“Desde a carta de 1534 [de Pero Vaz de Caminha], é reconhecida a posse de terra por parte de indígenas", disse o ministro do Supremo Tribunal Federal (STF) Marco Aurélio Mello, ao apresentar o voto que reconheceu os direitos de posse de 14 povos que vivem na região do Parque Nacional do Xingu, no Mato Grosso. A decisão de Mello, relator do caso, foi acompanhada unanimemente pelos demais ministros.
As lideranças e entidades que representam as comunidades indígenas de todo o país comemoraram a decisão.
Os outros dois julgamentos que também estavam previstos para esta quarta foram adiados pelo STF. O primeiro diz respeito à polêmica do chamado “marco temporal”, que define os direitos de posse dos indígenas sobre seus territórios somente a partir da Constituição de 1988. O outro trata de um decreto que regulamenta terras quilombolas. Eles ainda não têm nova data para julgamento.
Para Luiz Henrique Eloy, advogado da Articulação dos Povos Indígenas do Brasil (Apib), a decisão do STF, favorável aos povos indígenas, põe fim a uma angústia histórica das comunidades. “Foi uma decisão importante porque os ministros reconheceram que a terra é indígena, portanto, nunca foi do estado, pois terra indígena é direito originário e jamais pode ser de domínio do estado ou de um particular”, disse, logo após a sessão do STF.
O estado de Mato Grosso pedia que o STF condenasse a União ao pagamento de uma indenização por suposta incorporação indevida de terras estaduais na época em que a demarcação da área indígena foi feita pela Fundação Nacional do Índio (Funai), na década de 1960.
Ministros
Durante a sessão, os magistrados entenderam que a alegação não se sustenta e que o estado não conseguiu provar a suposta propriedade do perímetro em questão.
“Além disso, desde a carta de 1534, é reconhecida a posse de terra por parte de indígenas, que estavam permanentemente localizados nela”, acrescentou o relator do processo, ministro Marco Aurélio Mello, citando o histórico documento do navegador português Pero Vaz de Caminha.
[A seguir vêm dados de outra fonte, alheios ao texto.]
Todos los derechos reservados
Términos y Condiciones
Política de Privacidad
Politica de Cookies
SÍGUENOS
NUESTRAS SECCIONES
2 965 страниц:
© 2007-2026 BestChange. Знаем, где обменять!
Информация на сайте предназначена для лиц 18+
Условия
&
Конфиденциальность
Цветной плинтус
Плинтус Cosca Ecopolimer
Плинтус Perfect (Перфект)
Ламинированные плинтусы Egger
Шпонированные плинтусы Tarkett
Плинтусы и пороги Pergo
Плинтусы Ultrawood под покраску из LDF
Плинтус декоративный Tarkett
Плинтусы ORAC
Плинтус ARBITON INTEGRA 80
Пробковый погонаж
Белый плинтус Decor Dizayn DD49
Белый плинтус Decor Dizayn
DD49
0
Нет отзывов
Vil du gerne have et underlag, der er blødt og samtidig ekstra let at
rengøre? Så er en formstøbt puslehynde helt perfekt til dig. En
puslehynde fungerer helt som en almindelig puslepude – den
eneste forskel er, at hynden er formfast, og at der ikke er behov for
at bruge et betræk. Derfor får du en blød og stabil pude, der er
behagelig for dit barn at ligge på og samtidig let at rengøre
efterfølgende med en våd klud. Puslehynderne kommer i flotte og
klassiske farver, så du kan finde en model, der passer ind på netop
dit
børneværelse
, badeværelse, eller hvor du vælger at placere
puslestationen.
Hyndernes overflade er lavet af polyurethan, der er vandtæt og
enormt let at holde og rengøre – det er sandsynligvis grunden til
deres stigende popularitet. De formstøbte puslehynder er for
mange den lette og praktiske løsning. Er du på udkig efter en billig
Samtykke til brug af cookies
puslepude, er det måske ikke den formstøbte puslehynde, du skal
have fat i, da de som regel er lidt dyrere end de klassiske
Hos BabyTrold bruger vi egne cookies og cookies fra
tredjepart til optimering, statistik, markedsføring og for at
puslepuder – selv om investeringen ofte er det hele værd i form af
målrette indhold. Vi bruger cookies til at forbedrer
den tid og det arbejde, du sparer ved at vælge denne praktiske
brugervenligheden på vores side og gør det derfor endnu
O magistrado também lembrou que o reconhecimento da posse desses territórios pelos indígenas está garantido não só na Constituição Federal de 1988 como foi assegurado nas outras Cartas Magnas que o país já teve. Ele citou ainda estudos antropológicos que atestam cientificamente a presença de indígenas no Brasil ao longo de centenas de anos.
Quilombolas
Para Givânia Silva, da Confederação Nacional das Comunidades Quilombolas (Conac), o placar da votação é resultado de uma luta conjunta travada por indígenas e quilombolas não só no Judiciário, mas nos demais poderes da República.
“Eu celebro com os índios essa primeira vitória, na expectativa de que, assim que o processo sobre os quilombolas for posto em pauta novamente, nós possamos ampliar essa vitória da história de resistência dos povos contra a ditadura dos opressores”, disse a dirigente, em entrevista ao Brasil de Fato.
Ela se refere também ao processo que seria julgado pelo Tribunal, referente à regulamentação de terras de quilombos. A apreciação do caso acabou sendo adiada, mas, segundo a Conac, as comunidades permanecerão articuladas pelo reconhecimento dos territórios.
Nessa terça-feira (15), lideranças indígenas e quilombolas entregaram à presidente do STF, ministra Carmen Lucia, um abaixo-assinado com 70 mil assinaturas pedindo a consideração dos direitos das comunidades nos referidos processos. A Conac pretende alcançar 200 mil assinaturas nas próximas semanas.
“O que está se colocando não é simplesmente uma ação, e sim vidas que estão em jogo”, disse Givânia Silva, acrescentando ainda que a matéria é de interesse nacional e tem relevância para a preservação do meio ambiente.